Second, there is a serious issue regarding how effective the speed bump will be. Yes, you might reduce the number of initial uploaders. However, the spread of a file through P2P filesharing is exponential. What this means is that you have to think of effectiveness in terms of exponential generations. Let's say, for example, that without DRM there will be 256 initial filesharers. With DRM you manage to reduce the number of initial filesharers to 8. This would be an amazing reduction in the number of initial filesharers, only 1/32 of the number without DRM. However, assuming that the exponent of distribution is 2, you've only delayed the spread of the file by 6 generations. Even if the length of time for each generation is 4 hours, you've only slowed the distribution a single day. Whoop-de-do.
Once you are past the "speed bump" delay, you'd better have other ways to deal with files already in distribution.

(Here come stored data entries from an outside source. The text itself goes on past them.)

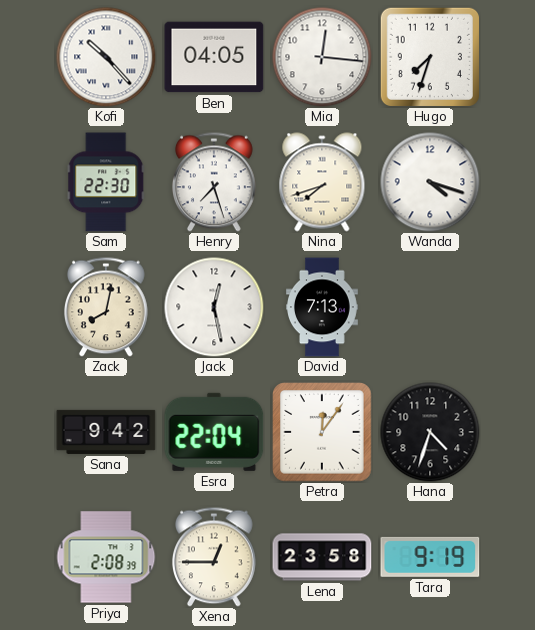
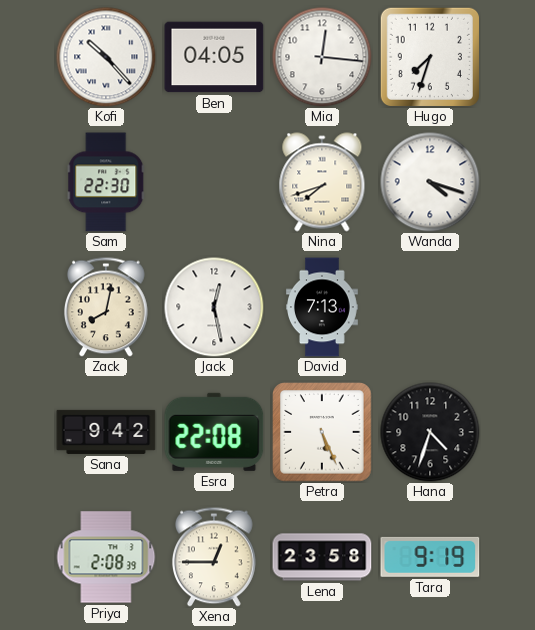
Henry: 7:27 -> none
Esra: 22:04 -> 22:08
Petra: 12:06 -> 5:26
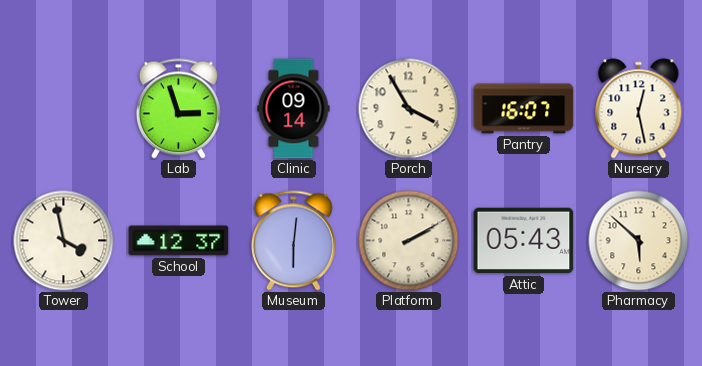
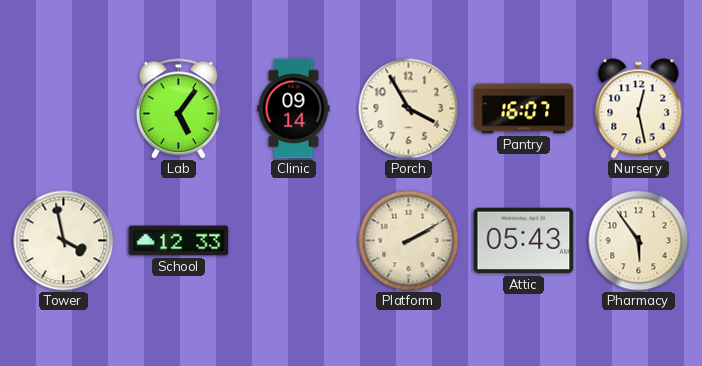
Lab: 2:57 -> 5:06
School: 12:37 -> 12:33
Museum: 6:01 -> none
Pharmacy: 5:52 -> 5:54
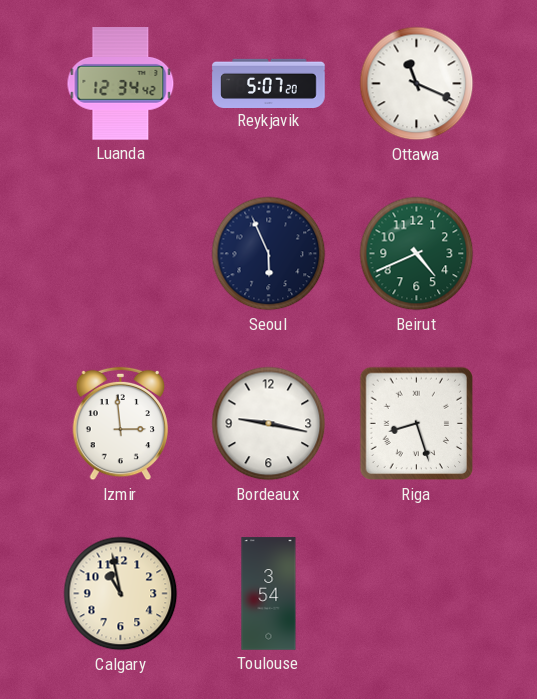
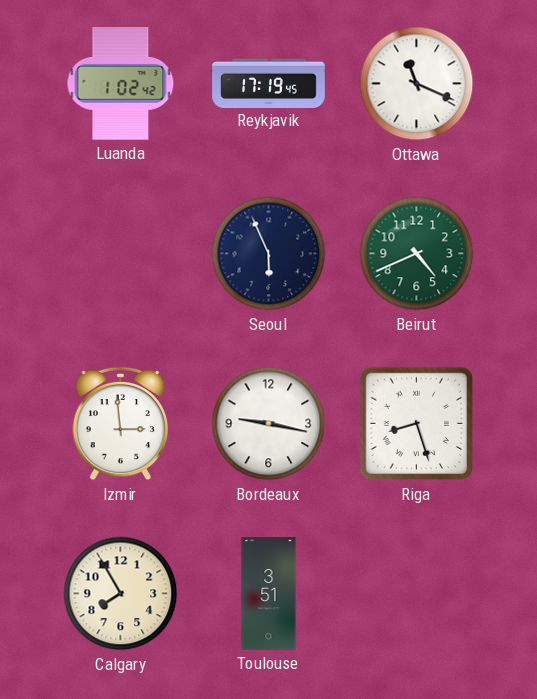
Luanda: 12:34 -> 1:02
Reykjavik: 5:07 -> 17:19
Calgary: 10:58 -> 7:55
Toulouse: 3:54 -> 3:51
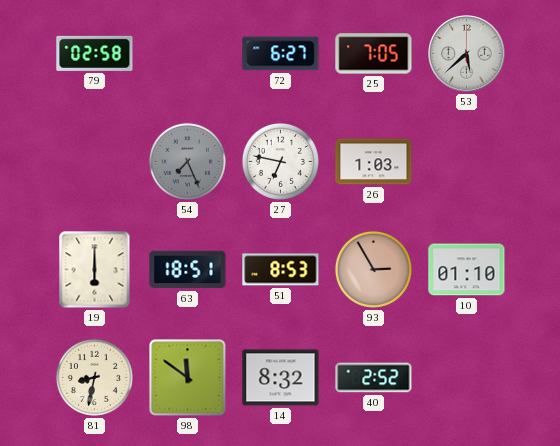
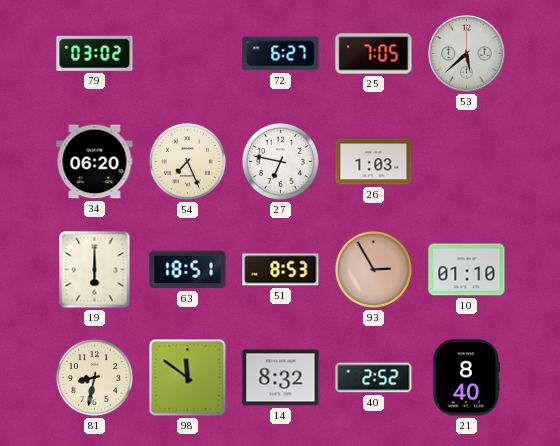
79: 02:58 -> 03:02
34: none -> 06:20
54 dial: grey -> cream
21: none -> 8:40
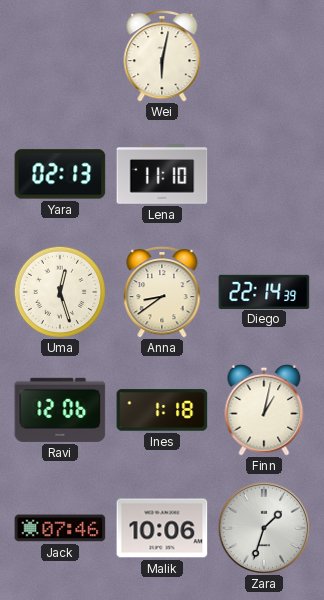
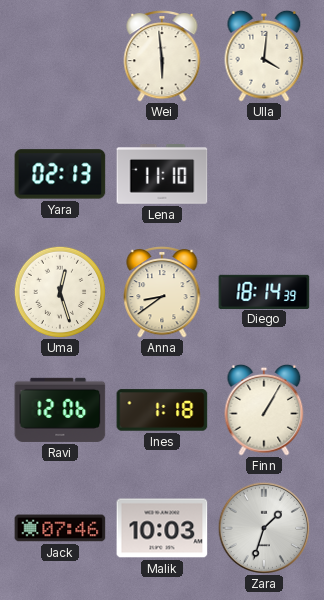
Wei: 6:02 -> 5:59
Ulla: none -> 4:01
Diego: 22:14 -> 18:14
Finn: 1:02 -> 1:05
Malik: 10:06 -> 10:03
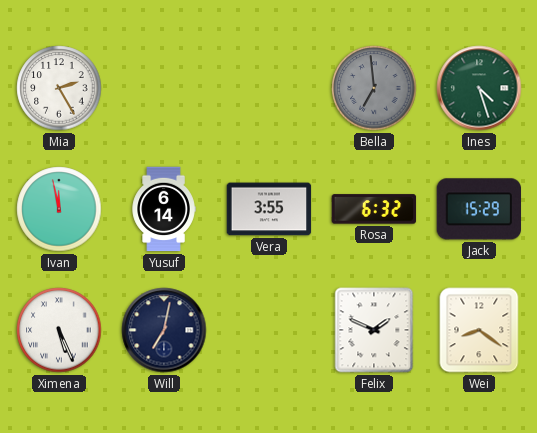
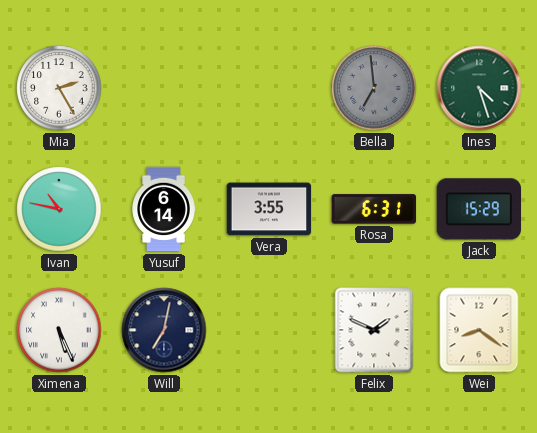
Ivan: 11:58 -> 10:47
Rosa: 6:32 -> 6:31
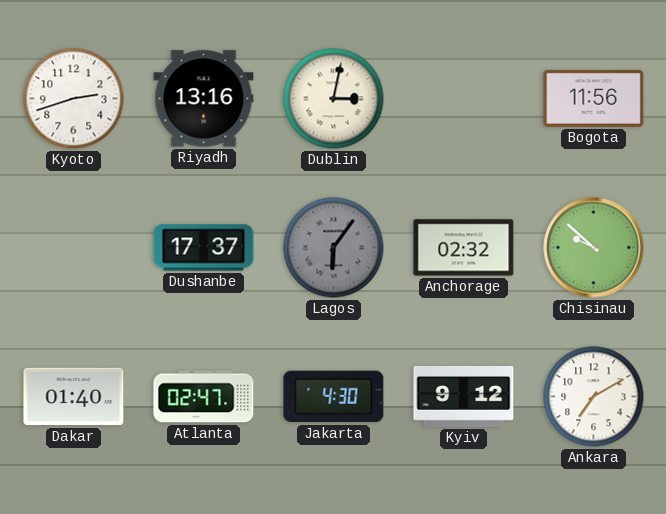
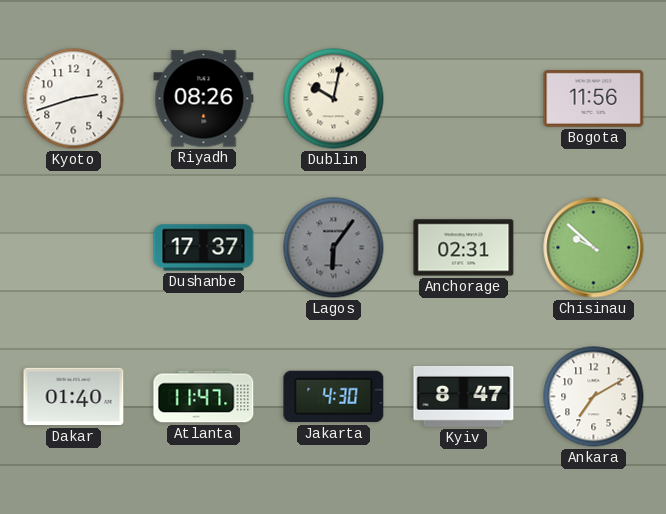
Riyadh: 13:16 -> 08:26
Dublin: 3:02 -> 10:02
Anchorage: 02:32 -> 02:31
Atlanta: 02:47 -> 11:47
Kyiv: 9:12 -> 8:47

If you don't you might as well give up. In any case, you have to really wonder if all the DRM effort is really worth such short delays.
Third, there is another issue that creates serious cost/benefit issue. The problem with DRM as a speed bump is that it doesn't go away. Even if DRM is effective in the short term (which I think unlikely), its costs are long term. Long after DRM has provided whatever "speed bump" effect it can, consumers are still inhibited from many perfectly legitimate uses of a work. Indeed, many of the costs of DRM are backloaded. DRM likely doesn't create much of an initial issue for many. However, down the line, when people purchase new PCs or devices, DRM is likely to make transfers from old to new devices more difficult or impossible. Looked at from a long term perspective, DRM seems an extremely poor choice if all you're interested in is short term benefit.
Speed bumps make sense on some streets and parking lots. It doesn't make sense to attach them to your car.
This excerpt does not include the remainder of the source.